Jack Wade is an unincorporated community in Southeast Fairbanks Census Area, Alaska, United States. Its elevation is 2,428 feet (740 m), and it is located along Wade Creek at (64.1541667, -141.4597222), about 46 miles (74 km) south of Eagle near the Canada–US border. Founded as a mining camp around 1900, it was named for Jack Anderson and Wade Nelson, the original locators. Jack Wade received a post office in 1901, which remained until 1948.

== Demographics ==

Jack Wade first appeared on the 1930 U.S. Census as an unincorporated village. It reported again in 1940, but ceased to appear afterwards.

Historical population
| Census | Pop. | Note | %± |
| 1930 | 13 |  | — |
| 1940 | 21 |  | 61.5% |
U.S. Decennial Census

== History ==
Because of questions as to whether claims were in Canada or Alaska, many miners filed claim locations in both Dawson City, Yukon Territory and Eagle, Alaska. Jack Wade Creek's first claims were located in 1892, and have been worked continuously ever since. The creek was named for Jack Anderson and Wade Nelson, the original locators. In 1936, the bucket line dredge working at Franklin was bought, dismantled and hauled by horses over the ice to Jack Wade Creek by the Yukon Placer Mining Co., which owned the claims. In 1938, Fred Whitehead had the contract to build the small airstrip at Jack Wade Creek, and the airstrip for Franklin, on the ridge between Franklin and Jack Wade.
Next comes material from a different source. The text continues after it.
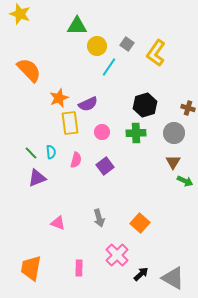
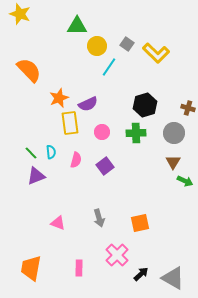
yellow L-shape: rotated 80 degrees counterclockwise
purple triangle: moved 1 px left, 2 px up
orange square: rotated 36 degrees clockwise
George Robinson went to work for "the Company" on Jack Wade in 1932, went to war in 1941 and returned to the creek in 1949. In 1951, George bought Jack Wade from the company, mining on his own, until the early 1970s when his health forced him to slow down. George died in 1989 at the age of 83. He lived in a log cabin built around the start of the 20th century and told stories of the old miners, good and bad season, of walking to Dawson for a few days of cards and girls, of the big nuggets; 25, 33, 56 & 70 ounces that the creek has given up. His lifestyle hadn't changed much since he first came to the creek 55 years ago. In 1986, Bureau of Land Management told George his claims were no longer valid, and the Sierra Club has a court order closing down 85% of the mining in Alaska at the end of the 1987 season, which not only ended George's income, but put an end to his lifestyle that had not changed in over 100 years. But George Robinson pleaded his case in court, and got his claims back.